The cause of the fire was still under investigation when the fire department’s report was completed.

The building, valued at $768,000, sustained $135,000 in damage. Damage to its contents, valued at $750,000, was estimated at $101,000.

STORAGE

Explosion in storage building

MICHIGAN—A 54-year-old man had first-, second-, and third-degree burns to his upper body when his boat, which was stored in a marina building, exploded as he worked on it. The ensuing fire spread to six of the 80 boats in the building, before the sprinkler system limited further fire spread.

The one-story, metal-frame building, which covered approximately 37,000 square feet (3,437 square meters), had a fire detection system that provided heat and smoke detectors, as well as a wet-pipe sprinkler system.

The victim was performing maintenance inside his boat, and another man was working on the bow of an adjacent boat at the same time. Each boat had been elevated from the floor on jacks, and ladders were needed to get onto them.

The man on the bow of his boat felt a pressure wave that nearly knocked him to the ground, then saw flaming debris raining down inside the building, followed by smoke and flames. Jumping down, he saw that the boat next to his had been blown off its jacks and its front had been peeled off.

He tried to find the other boat’s owner, but flames 20 feet (6 meters) high forced him to retreat and he ran to the storage yard office for help, calling 911 as he went. When he returned to the building, he saw the burned victim walking out on his own. The victim was moved away from the building and cared for by another boat owner until an ambulance arrived to take him to a hospital.
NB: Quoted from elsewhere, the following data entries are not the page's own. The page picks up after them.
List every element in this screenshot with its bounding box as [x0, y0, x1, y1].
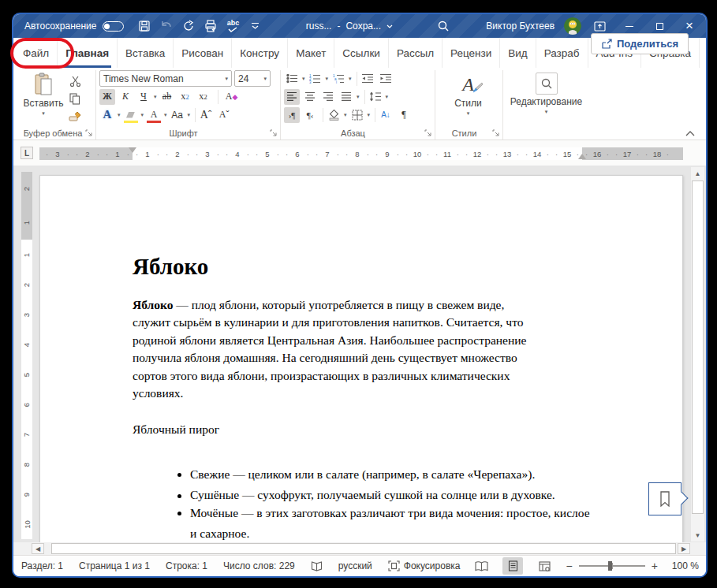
quick-print-icon[interactable] — [201, 17, 220, 35]
spelling-icon[interactable]: abc — [223, 17, 242, 35]
tab-selector[interactable]: L — [21, 147, 33, 159]
underline-chevron-icon[interactable]: ▾ — [154, 94, 157, 99]
zoom-in-button[interactable]: + — [652, 560, 658, 572]
search-icon[interactable] — [434, 17, 453, 35]
line-spacing-icon[interactable] — [368, 89, 383, 105]
line-spacing-chevron-icon[interactable]: ▾ — [386, 94, 389, 99]
status-page[interactable]: Страница 1 из 1 — [79, 560, 150, 571]
borders-chevron-icon[interactable]: ▾ — [368, 112, 371, 117]
underline-button[interactable]: Ч — [136, 89, 151, 105]
proofing-icon[interactable] — [311, 560, 323, 571]
ltr-direction-button[interactable]: ›¶ — [284, 107, 300, 123]
bullet-list-icon[interactable] — [284, 71, 300, 87]
borders-icon[interactable] — [349, 107, 365, 123]
sort-button[interactable]: А↓ — [378, 107, 394, 123]
print-layout-button[interactable] — [502, 557, 523, 575]
autosave-toggle[interactable] — [103, 21, 124, 32]
font-color-chevron-icon[interactable]: ▾ — [164, 112, 167, 117]
customize-qat-icon[interactable] — [245, 17, 264, 35]
justify-chevron-icon[interactable]: ▾ — [357, 94, 360, 99]
editing-button[interactable]: Редактирование ▾ — [506, 70, 586, 127]
scroll-up-icon[interactable]: ▲ — [691, 167, 704, 180]
ribbon-tab[interactable]: Макет — [288, 38, 334, 68]
ribbon-tab[interactable]: Рецензи — [443, 38, 500, 68]
change-case-chevron-icon[interactable]: ▾ — [188, 112, 191, 117]
ribbon-tab[interactable]: Файл — [15, 38, 58, 68]
clipboard-dialog-launcher-icon[interactable] — [85, 129, 93, 137]
grow-font-button[interactable]: Аˆ — [198, 107, 214, 123]
strikethrough-button[interactable]: ab — [159, 89, 175, 105]
status-word-count[interactable]: Число слов: 229 — [223, 560, 295, 571]
horizontal-scrollbar[interactable]: ◀ ▶ — [13, 542, 706, 555]
zoom-slider-thumb[interactable] — [608, 561, 612, 571]
bold-button[interactable]: Ж — [99, 89, 115, 105]
account-user-name[interactable]: Виктор Бухтеев — [486, 20, 555, 32]
zoom-out-button[interactable]: − — [566, 560, 572, 572]
ribbon-tab[interactable]: Главная — [58, 38, 118, 68]
justify-icon[interactable] — [338, 89, 354, 105]
status-language[interactable]: русский — [338, 560, 372, 571]
collapse-ribbon-icon[interactable] — [685, 131, 695, 136]
shading-icon[interactable] — [326, 107, 342, 123]
ribbon-tab[interactable]: Разраб — [536, 38, 588, 68]
align-right-icon[interactable] — [320, 89, 336, 105]
increase-indent-icon[interactable] — [378, 71, 394, 87]
vertical-ruler[interactable]: 21 12345678910 — [21, 172, 32, 539]
format-painter-icon[interactable] — [67, 108, 83, 124]
font-color-button[interactable]: А — [146, 107, 162, 123]
document-page[interactable]: Яблоко Яблоко — плод яблони, который упо… — [39, 175, 683, 555]
font-name-select[interactable]: Times New Roman ▾ — [99, 70, 232, 87]
clear-formatting-button[interactable]: А◆ — [224, 89, 240, 105]
font-size-select[interactable]: 24 ▾ — [234, 70, 271, 87]
highlight-chevron-icon[interactable]: ▾ — [141, 112, 144, 117]
ribbon-tab[interactable]: Вставка — [118, 38, 174, 68]
text-effects-chevron-icon[interactable]: ▾ — [118, 112, 121, 117]
text-effects-button[interactable]: A — [99, 107, 115, 123]
right-indent-marker[interactable] — [578, 154, 586, 159]
bookmark-callout[interactable] — [648, 482, 682, 515]
paragraph-dialog-launcher-icon[interactable] — [424, 129, 432, 137]
bullet-chevron-icon[interactable]: ▾ — [302, 76, 305, 81]
status-line[interactable]: Строка: 1 — [166, 560, 207, 571]
copy-icon[interactable] — [67, 91, 83, 106]
decrease-indent-icon[interactable] — [360, 71, 375, 87]
ribbon-tab[interactable]: Рассыл — [389, 38, 443, 68]
share-button[interactable]: Поделиться — [591, 33, 689, 54]
align-center-icon[interactable] — [302, 89, 318, 105]
read-mode-button[interactable] — [471, 557, 491, 575]
italic-button[interactable]: K — [118, 89, 133, 105]
align-left-icon[interactable] — [284, 89, 300, 105]
zoom-level[interactable]: 100 % — [669, 560, 699, 571]
vertical-scrollbar[interactable]: ▲ ▼ — [691, 167, 704, 541]
multilevel-chevron-icon[interactable]: ▾ — [349, 76, 352, 81]
ribbon-tab[interactable]: Вид — [500, 38, 536, 68]
ribbon-tab[interactable]: Констру — [232, 38, 288, 68]
number-chevron-icon[interactable]: ▾ — [326, 76, 329, 81]
user-avatar[interactable] — [564, 17, 581, 35]
horizontal-scroll-thumb[interactable] — [51, 543, 676, 554]
subscript-button[interactable]: x2 — [177, 89, 193, 105]
status-section[interactable]: Раздел: 1 — [21, 560, 63, 571]
focus-mode-button[interactable]: Фокусировка — [388, 560, 461, 571]
styles-dialog-launcher-icon[interactable] — [492, 129, 500, 137]
show-paragraph-marks-button[interactable]: ¶ — [396, 107, 412, 123]
ribbon-tab[interactable]: Рисован — [174, 38, 232, 68]
save-icon[interactable] — [135, 17, 154, 35]
paste-button[interactable]: Вставить ▾ — [23, 70, 64, 127]
web-layout-button[interactable] — [534, 557, 555, 575]
styles-button[interactable]: A Стили ▾ — [448, 70, 489, 127]
ribbon-tab[interactable]: KUTOOL — [700, 38, 706, 68]
number-list-icon[interactable]: 123 — [308, 71, 323, 87]
shading-chevron-icon[interactable]: ▾ — [344, 112, 347, 117]
multilevel-list-icon[interactable]: 1ai — [330, 71, 346, 87]
redo-icon[interactable] — [179, 17, 198, 35]
scroll-left-icon[interactable]: ◀ — [32, 543, 44, 554]
rtl-direction-button[interactable]: ¶‹ — [302, 107, 318, 123]
ribbon-tab[interactable]: Ссылки — [334, 38, 389, 68]
superscript-button[interactable]: x2 — [196, 89, 211, 105]
document-title[interactable]: russ... - Сохра... — [306, 20, 393, 32]
vertical-scroll-thumb[interactable] — [692, 180, 704, 514]
first-line-indent-marker[interactable] — [129, 147, 136, 153]
change-case-button[interactable]: Aa — [170, 107, 185, 123]
shrink-font-button[interactable]: Аˇ — [216, 107, 232, 123]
When firefighters arrived, they found the sprinklers controlling the blaze. Smoke from burning fiberglass and fuel made suppression difficult.

Investigators determined that the explosion occurred when a butane torch the victim was using to heat shrink tubing around electrical wires ignited gasoline vapors that had built up in the cabin.

The building, which was valued at $2 million, sustained $500,000 in damage. Its contents, valued at $26 million, sustained an estimated $3.5 million in damage.